Identification of type 2 diabetes loci in 433,540 East Asian individuals.
Spracklen CN., Horikoshi M., Kim YJ., Lin K., Bragg F., Moon S., Suzuki K., Tam CHT., Tabara Y., Kwak S-H., Takeuchi F., Long J., Lim VJY., Chai J-F., Chen C-H., Nakatochi M., Yao J., Choi HS., Iyengar AK., Perrin HJ., Brotman SM., van de Bunt M., Gloyn AL., Below JE., Boehnke M., Bowden DW., Chambers JC., Mahajan A., McCarthy MI., Ng MCY., Petty LE., Zhang W., Morris AP., Adair LS., Akiyama M., Bian Z., Chan JCN., Chang L-C., Chee M-L., Chen Y-DI., Chen Y-T., Chen Z., Chuang L-M., Du S., Gordon-Larsen P., Gross M., Guo X., Guo Y., Han S., Howard A-G., Huang W., Hung Y-J., Hwang MY., Hwu C-M., Ichihara S., Isono M., Jang H-M., Jiang G., Jonas JB., Kamatani Y., Katsuya T., Kawaguchi T., Khor C-C., Kohara K., Lee M-S., Lee NR., Li L., Liu J., Luk AO., Lv J., Okada Y., Pereira MA., Sabanayagam C., Shi J., Shin DM., So WY., Takahashi A., Tomlinson B., Tsai F-J., van Dam RM., Xiang Y-B., Yamamoto K., Yamauchi T., Yoon K., Yu C., Yuan J-M., Zhang L., Zheng W., Igase M., Cho YS., Rotter JI., Wang Y-X., Sheu WHH., Yokota M., Wu J-Y., Cheng C-Y., Wong T-Y., Shu X-O., Kato N., Park K-S., Tai E-S., Matsuda F., Koh W-P., Ma RCW., Maeda S., Millwood IY., Lee J., Kadowaki T., Walters RG., Kim B-J., Mohlke KL., Sim X.

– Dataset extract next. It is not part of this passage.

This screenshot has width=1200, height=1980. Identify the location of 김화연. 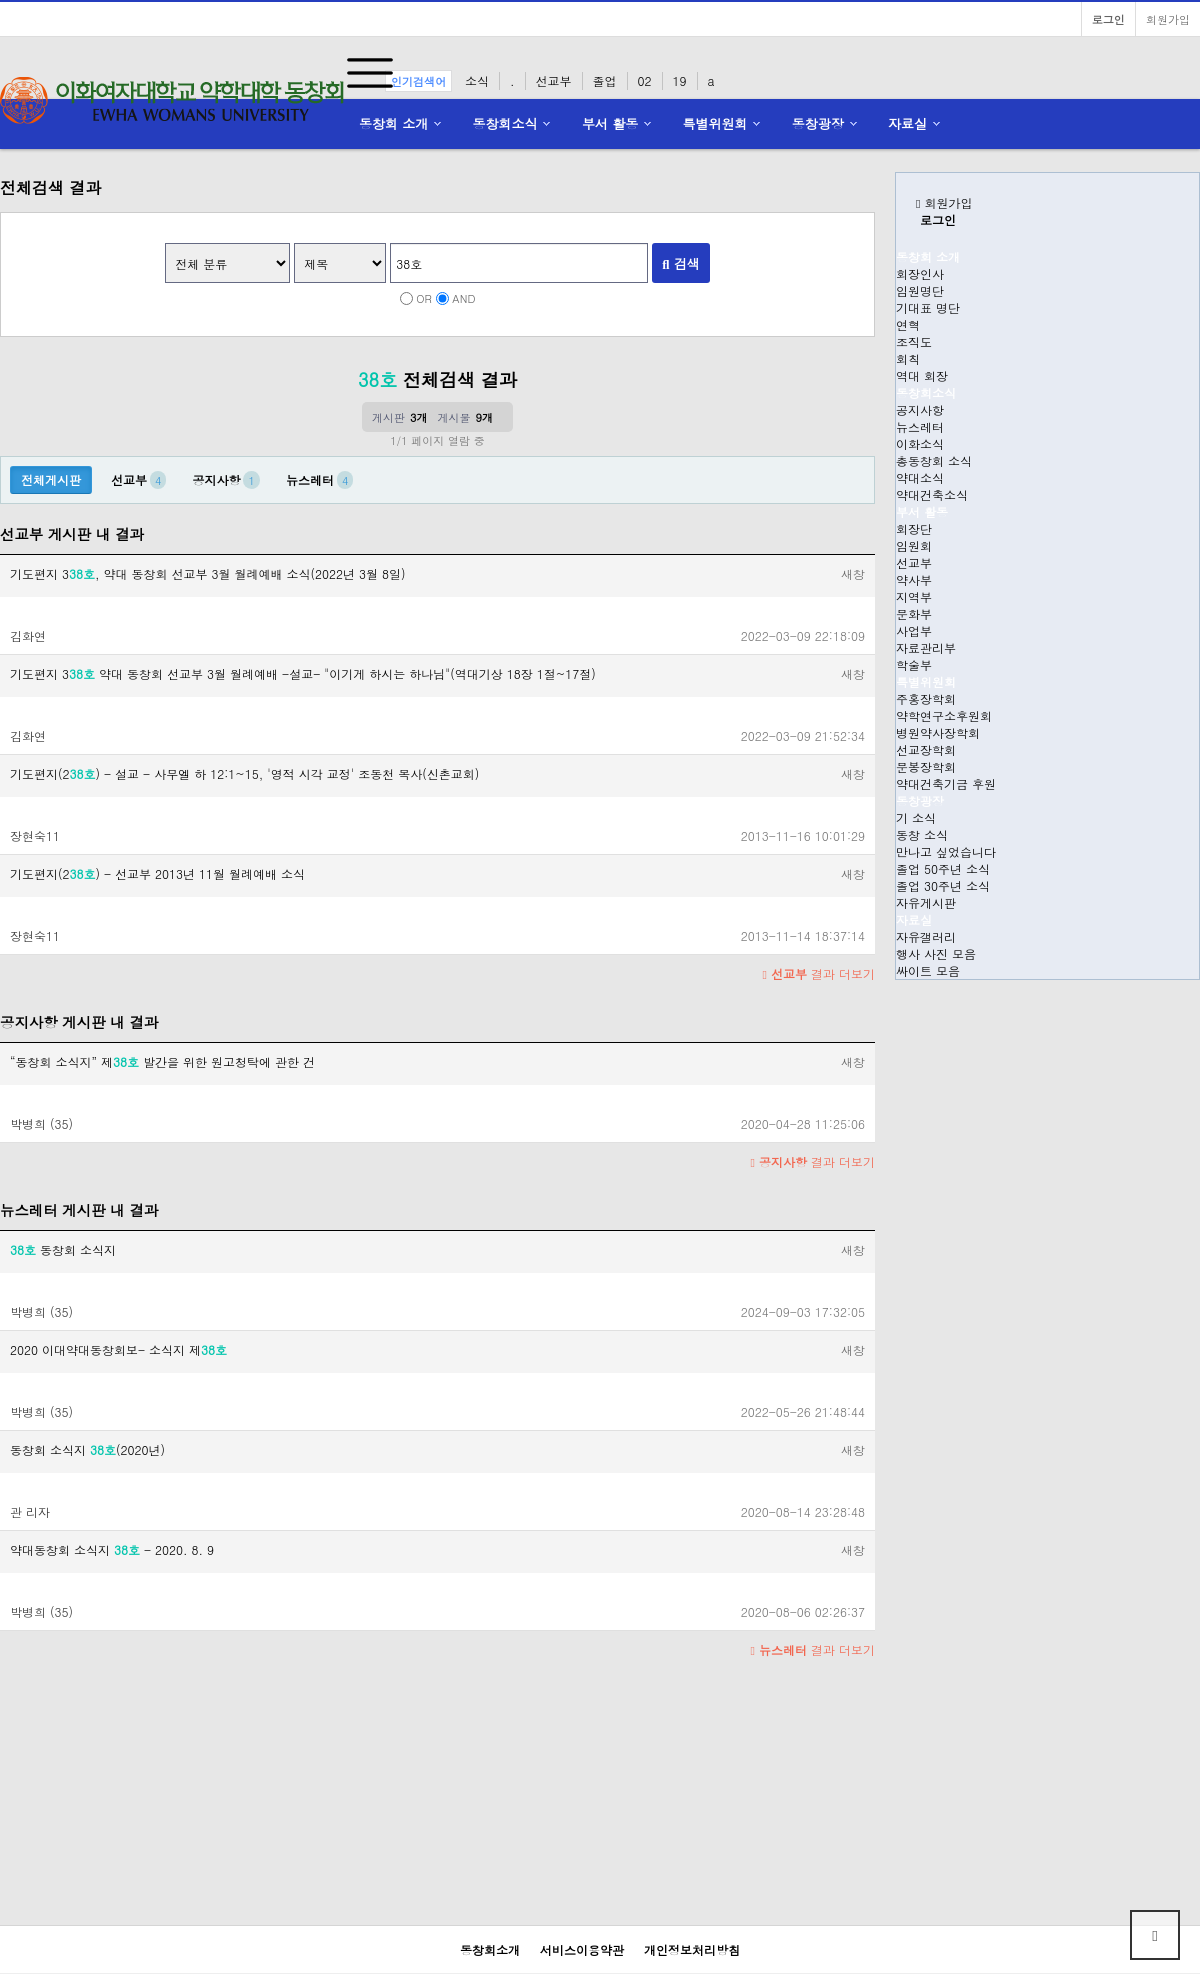
(28, 635).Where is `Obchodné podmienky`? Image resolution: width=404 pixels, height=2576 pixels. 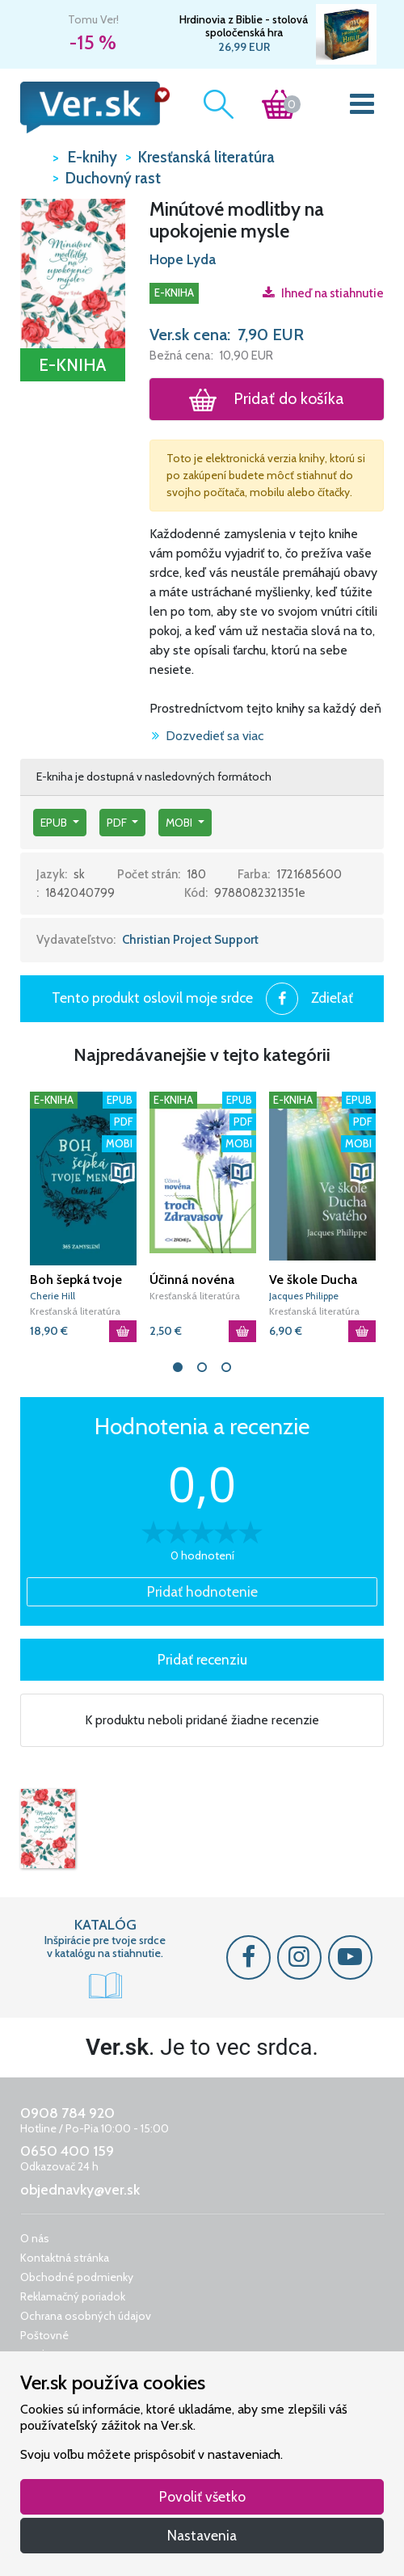 Obchodné podmienky is located at coordinates (76, 2277).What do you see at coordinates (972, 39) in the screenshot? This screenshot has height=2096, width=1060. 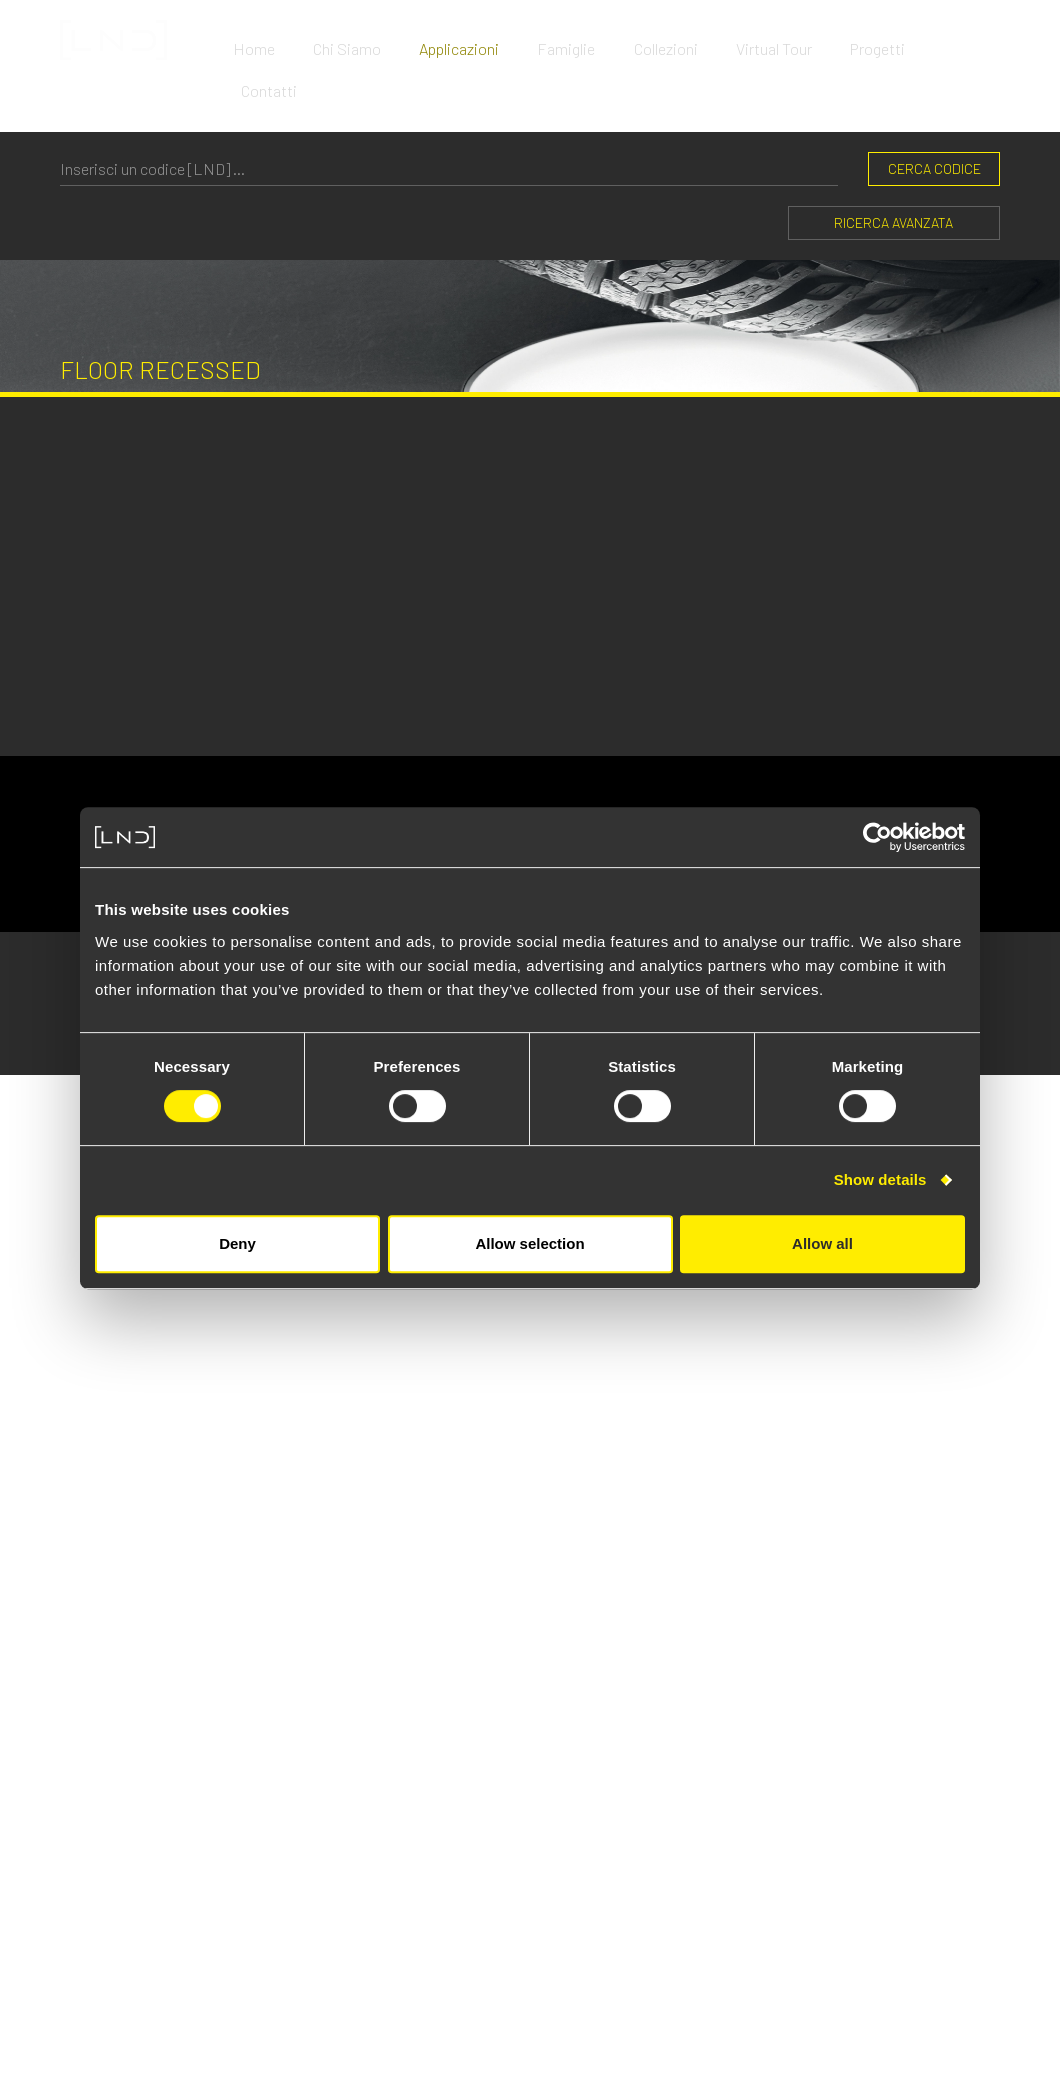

Meta-analyses of genome-wide association studies (GWAS) have identified more than 240 loci that are associated with type 2 diabetes (T2D)1,2; however, most of these loci have been identified in analyses of individuals with European ancestry. Here, to examine T2D risk in East Asian individuals, we carried out a meta-analysis of GWAS data from 77,418 individuals with T2D and 356,122 healthy control individuals. In the main analysis, we identified 301 distinct association signals at 183 loci, and across T2D association models with and without consideration of body mass index and sex, we identified 61 loci that are newly implicated in predisposition to T2D. Common variants associated with T2D in both East Asian and European populations exhibited strongly correlated effect sizes. Previously undescribed associations include signals in or near GDAP1, PTF1A, SIX3, ALDH2, a microRNA cluster, and genes that affect the differentiation of muscle and adipose cells3. At another locus, expression quantitative trait loci at two overlapping T2D signals affect two genes-NKX6-3 and ANK1-in different tissues4-6. Association studies in diverse populations identify additional loci and elucidate disease-associated genes, biology, and pathways.